In terms of both the numerals and the recruiting power, Azul, which Haas admits was the restaurant about which the GMCVB received the most complaints last year, did a complete turnaround and took the lunch blue ribbon with 1800 Miami Spice prix-fixe meals sold. Restaurant chef Michelle Bernstein calls the promotion "a gift for us, wrapped up in a big package filled with diners who came in to have long, leisurely lunches, [the likes of which] I haven't seen in years. Tables of women celebrating each other, toasting with wine and lunching on three-course meals. Businessmen finally trying out our quick service, experiencing Azul for the first time for light meals. And best of all, people that never even tried Azul before, maybe because it's always been over their budget or has too 'chic' a reputation."
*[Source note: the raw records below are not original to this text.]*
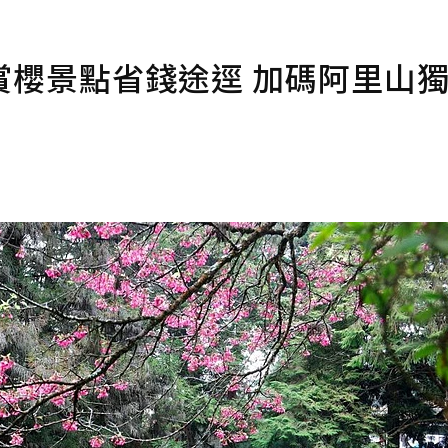
賞櫻景點省錢途逕 加碼阿里山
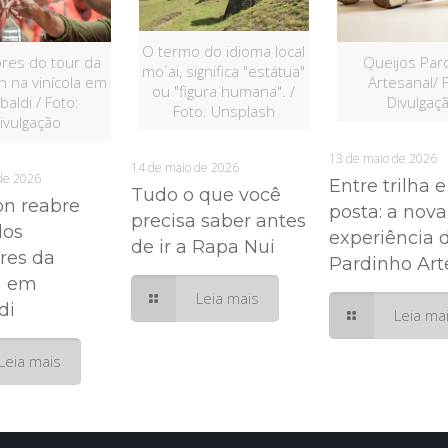
O termo do idioma local
ores do tour da
Queijos Par
mo´ai, significa "estátua"
 na vinícola em
Artesanal/ 
ou "figura humana". /
baldi / Foto:
Divulgaç
Foto: Unsplash
ivulgação
13 de maio de 2026
14 de maio de 2026
de 2026
Entre trilha 
Tudo o que você
n reabre
posta: a nova
precisa saber antes
los
experiência 
de ir a Rapa Nui
res da
Pardinho Art
a em
Leia mais
di
Leia ma
Leia mais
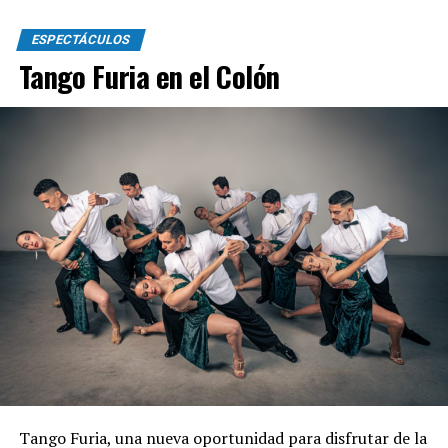
de buffet, con entrada libre, derecho de espectáculo al
ESPECTÁCULOS
sobre. Para mas información o reservas escribir ll what
Tango Furia en el Colón
sapp 2236104302
Tango Furia, una nueva oportunidad para disfrutar de la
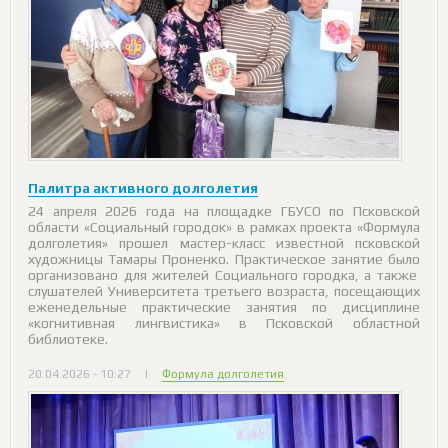
Палитра активного долголетия
24 апреля 2026 года на площадке ГБУСО по Псковской
области «Социальный городок» в рамках проекта «Формула
долголетия» прошел мастер-класс известной псковской
художницы Тамары Проненко. Практическое занятие было
организовано для жителей Социального городка, а также
слушателей Университета третьего возраста, посещающих
еженедельные практические занятия по дисциплине
«когнитивная лингвистика» в Псковской областной
библиотеке.
20.04.2026 - 10:27
|
Формула долголетия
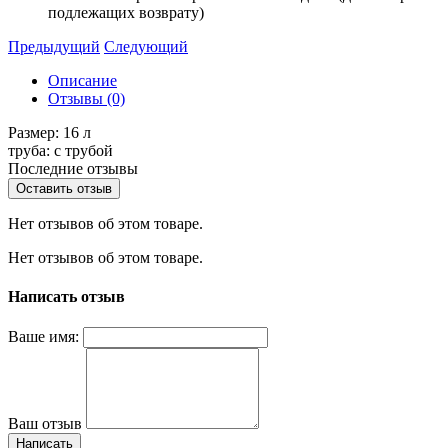
подлежащих возврату)
Предыдущий
Следующий
Описание
Отзывы (0)
Размер: 16 л
труба: с трубой
Последние отзывы
Оставить отзыв
Нет отзывов об этом товаре.
Нет отзывов об этом товаре.
Написать отзыв
Ваше имя:
Ваш отзыв
Написать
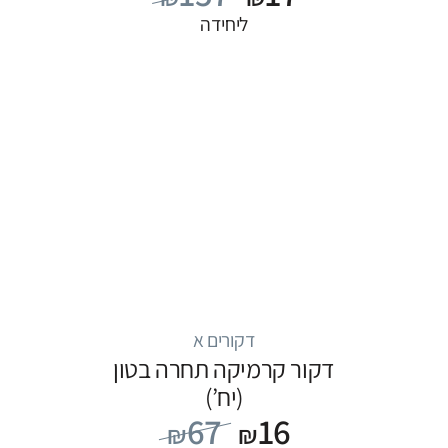
ליחידה
דקורים א
דקור קרמיקה תחרה בטון
(יח’)
67
16
₪
₪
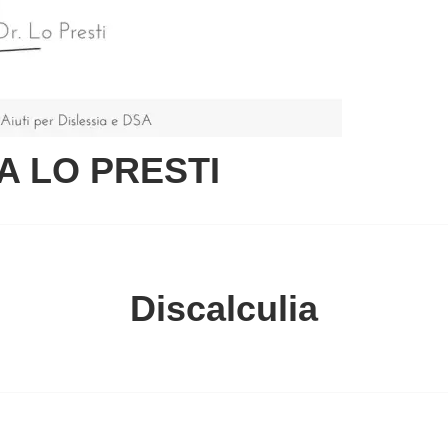
A LO PRESTI
Discalculia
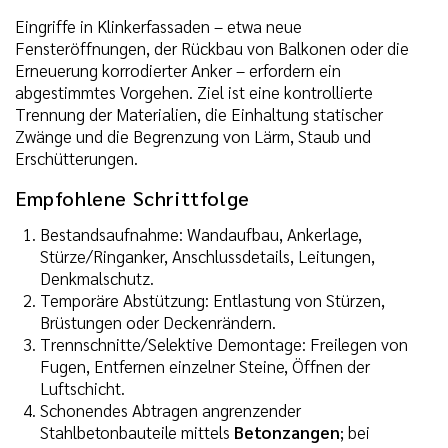
Eingriffe in Klinkerfassaden – etwa neue
Fensteröffnungen, der Rückbau von Balkonen oder die
Erneuerung korrodierter Anker – erfordern ein
abgestimmtes Vorgehen. Ziel ist eine kontrollierte
Trennung der Materialien, die Einhaltung statischer
Zwänge und die Begrenzung von Lärm, Staub und
Erschütterungen.
Empfohlene Schrittfolge
Bestandsaufnahme: Wandaufbau, Ankerlage,
Stürze/Ringanker, Anschlussdetails, Leitungen,
Denkmalschutz.
Temporäre Abstützung: Entlastung von Stürzen,
Brüstungen oder Deckenrändern.
Trennschnitte/Selektive Demontage: Freilegen von
Fugen, Entfernen einzelner Steine, Öffnen der
Luftschicht.
Schonendes Abtragen angrenzender
Stahlbetonbauteile mittels
Betonzangen
; bei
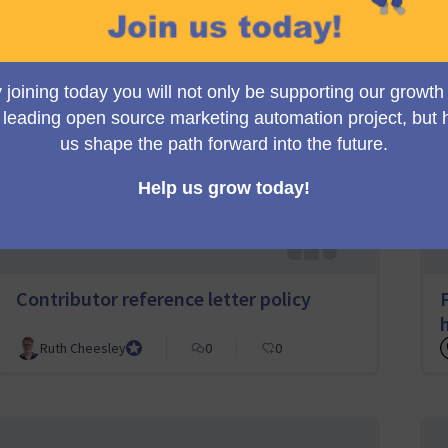
15 propostes
A-Z
Z-A (ordre alfabètic
Amb més
Am
Aleatori
Recent
(Alfabètic)
invers)
suports
adh
Contributor reference letter policy
Ruth Cheesley
Mautic Project Lead
0
0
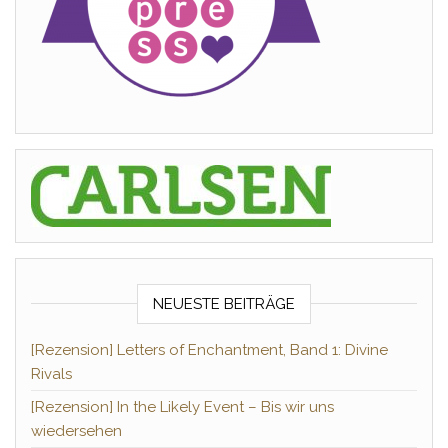
NEUESTE BEITRÄGE
[Rezension] Letters of Enchantment, Band 1: Divine
Rivals
[Rezension] In the Likely Event – Bis wir uns
wiedersehen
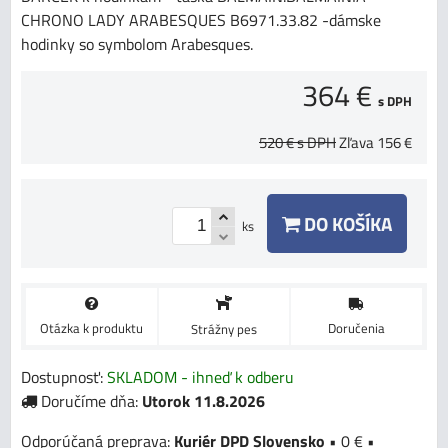
CHRONO LADY ARABESQUES B6971.33.82 -dámske
hodinky so symbolom Arabesques.
364 €
s DPH
520 €
s DPH
Zľava
156 €
DO KOŠÍKA
ks
Otázka k produktu
Doručenia
Strážny pes
Dostupnosť:
SKLADOM - ihneď k odberu
Doručíme dňa:
Utorok
11.8.2026
Kuriér DPD Slovensko
•
0 €
•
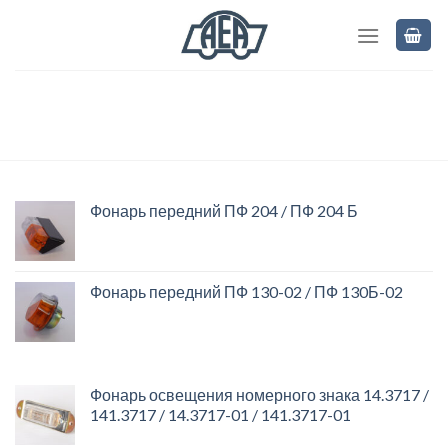
Skip
to
content
Фонарь передний ПФ 204 / ПФ 204 Б
Фонарь передний ПФ 130-02 / ПФ 130Б-02
Фонарь освещения номерного знака 14.3717 /
141.3717 / 14.3717-01 / 141.3717-01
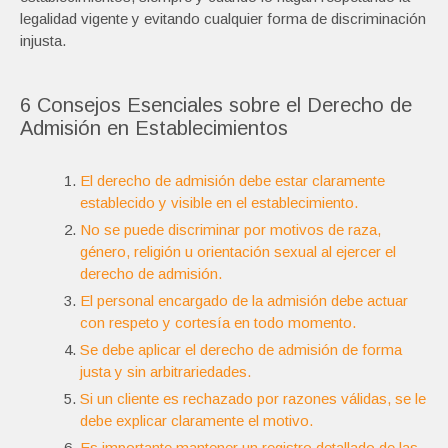
legalidad vigente y evitando cualquier forma de discriminación
injusta.
6 Consejos Esenciales sobre el Derecho de
Admisión en Establecimientos
El derecho de admisión debe estar claramente
establecido y visible en el establecimiento.
No se puede discriminar por motivos de raza,
género, religión u orientación sexual al ejercer el
derecho de admisión.
El personal encargado de la admisión debe actuar
con respeto y cortesía en todo momento.
Se debe aplicar el derecho de admisión de forma
justa y sin arbitrariedades.
Si un cliente es rechazado por razones válidas, se le
debe explicar claramente el motivo.
Es importante mantener un registro detallado de las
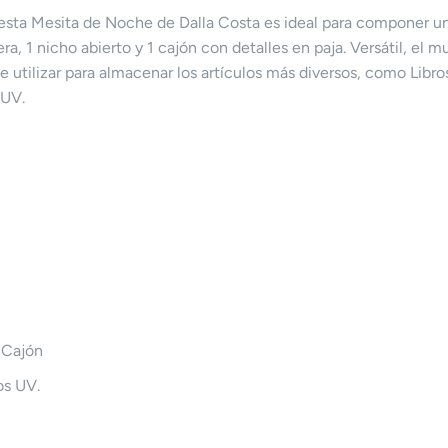
, esta Mesita de Noche de Dalla Costa es ideal para componer
ra, 1 nicho abierto y 1 cajón con detalles en paja. Versátil, el m
utilizar para almacenar los artículos más diversos, como Libros
 UV.
 Cajón
os UV.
Alexandra Wensley, director of communications for the Mandarin Oriental, Miami, is slightly more circumspect but no less enthusiastic. "Azul was at full capacity levels all week during the summer months. It also gave us a great chance to give the local community a taste of Azul at a favorable price. We were very pleased with the results and look forward to participating again next year," she says emphatically. In fact the management at Azul was so thrilled with the Spice luncheon turnout that "Michelle's Way," a three-course set lunch menu for $25, has now been installed as a regular feature, available Monday through Friday.

Still some high-end restaurants might as well have not participated in the promotion. Aria at the Ritz-Carlton, Key Biscayne, for example, sold only sixteen Miami Spice menus during the entire two-month event. Likewise Bizcaya Grill at the Ritz-Carlton, Coconut Grove did very small percentages. And according to owner Alan Roth, "Rumi did not benefit much from this year's program. Last year was great for us. It was too bad that [this year] it did not live up to the previous year."

There were, naturally, also some complaints, both from patrons and proprietors. Some were expected -- diners encountered smaller portions, boring dishes, sighing waiters. David Bernad sums it up: "Overall I love the concept, but I think restaurants need to offer more comprehensive menus to get people excited." Others found discerning the hours tricky, as many restaurants were only serving Spice menus during weekdays. To find a directory of who was doing what when, you had to log on to the Spice Website, wherein lay another problem. If you didn't happen to know the URL, which was attached this year to the Taste of the Nation address, and entered Miami Spice in a search engine, you came up with a direction that sent you straight to porn.

But to fix problems, you have to be vocal about them, which is precisely what those who have embraced Miami Spice Month are starting to be. Kovaceski, for one, has some excellent ideas: "Miami Spice brings people from Broward and Boca, but we should be able to pull from Baltimore, Berlin, and Bogotá. My Spice Deluxe is just one idea. I'm sure others have many more. How about if the city really 'spices' it up and waived the taxes on those dinners? Maybe the airlines could use promotional tie-ins with this project, and bring it national attention. It really could be way bigger. Miami Spice is a great idea, but it needs to grow to retain people's interest."